Sky News has approached Mr Farage for comment.
Farage won’t be greeting this as good news of the gospel – nor will govt ministers
When Tony Blair’s spin doctor Alastair Campbell told journalists that “We don’t do God”, many took it as a statement of ideology.
In fact it was the caution of a canny operator who knows that the most dangerous opponent in politics is a religious leader licensed to challenge your very morality.
Stephen Cottrell, the Archbishop of York, currently the effective head of the worldwide Anglican communion, could not have been clearer in his denunciation of what he calls the Reform party’s “isolationist, short term, kneejerk ‘send them home'” approach to asylum and immigration.
I sense that having ruled himself out of the race for next Archbishop of Canterbury, Reverend Cottrell feels free to preach a liberal doctrine.
Unusually, in our interview he pinpoints a political leader as, in effect, failing to demonstrate Christian charity.

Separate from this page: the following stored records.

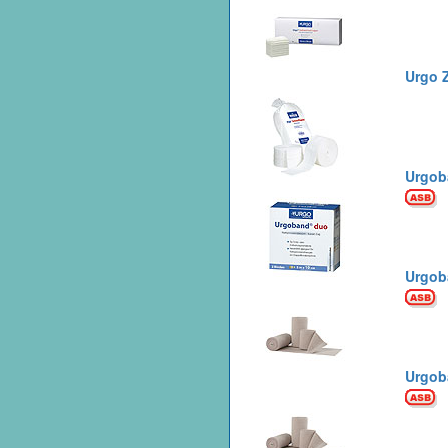
Urgo Z
Urgob
Urgob
Urgob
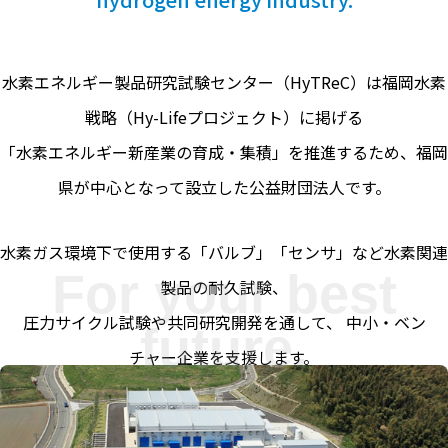
水素エネルギー製品研究試験センター（HyTReC）は福岡水素
戦略（Hy-Lifeプロジェクト）に掲げる
「水素エネルギー新産業の育成・集積」を推進するため、福岡
県が中心となって設立した公益財団法人です。
水素ガス環境下で使用する「バルブ」「センサ」など水素関連
製品の耐久試験、
圧力サイクル試験や共同研究開発を通して、 中小・ベン
チャー企業を支援します。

Nigel Farage, who describes himself as a practising Christian, won’t be greeting this as the good news of the gospel.
But government ministers will also be feeling nervous.
Battered for allowing record numbers of cross- Channel migrants, and facing legal battles on asylum hotels that may go all the way to the Supreme Court, Labour has tried to head off the Reform challenge with tougher language on border control.
The last thing the prime minister needs right now is to make an enemy of the Almighty – or at least of his representatives on Earth.